"Ponte Vecchio, the oldest of Florence's six bridges, is one of the city's best known images. Probably going back to Roman times with its stone pillars and wooden planks; it was built in stone but then newly destroyed by a flood in 1333. It was built again twelve years later, perhaps by Neri da Fioravante (or Taddeo Gaddi, according to Giorgio Vasari).
The five arches became three and the main part was widened. The shops, housed under the porticos, first belonged to the Commune which then rented them out. But later on, towards the 15th century, they were sold to private owners and began to change through subsequent additions, raised parts and external terraces, extending towards the river and altering the original architecture in an anarchical, suggestive way." - in: http://www.italyguides.it/us/florence/ponte_vecchio/old_bridge.htm
"In 1293, after the political success of the guilds, the new Priors wanted to build a monument which would become the most important civic monument in Florence, the Palazzo dei Priori, seat of the Signoria, later called Palazzo Vecchio. According to tradition, the central nucleus of the building was erected by Arnolfo di Cambio between 1299 and 1304.

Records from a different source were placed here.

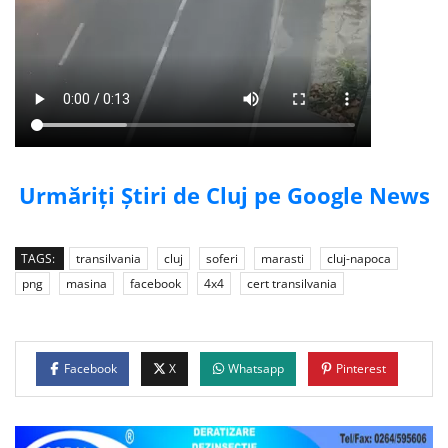
Urmăriți Știri de Cluj pe Google News
TAGS:
transilvania
cluj
soferi
marasti
cluj-napoca
png
masina
facebook
4x4
cert transilvania
Facebook
X
Whatsapp
Pinterest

It has the appearance of a fortress, topped by a huge open gallery, from which rises the slender tower known as the Arnolfo tower and which repeats in the belfry the design of the top of the palace. The two rows of elegant ogival mullioned windows; this is the only measured proportion to the Palace. It was subsequently enlarged by Vasari, in the sixteenth century and by Buontalenti, in the seventeenth century. Palazzo Vecchio, after having been the seat the seat of the town authorities, became the home of the Medici family.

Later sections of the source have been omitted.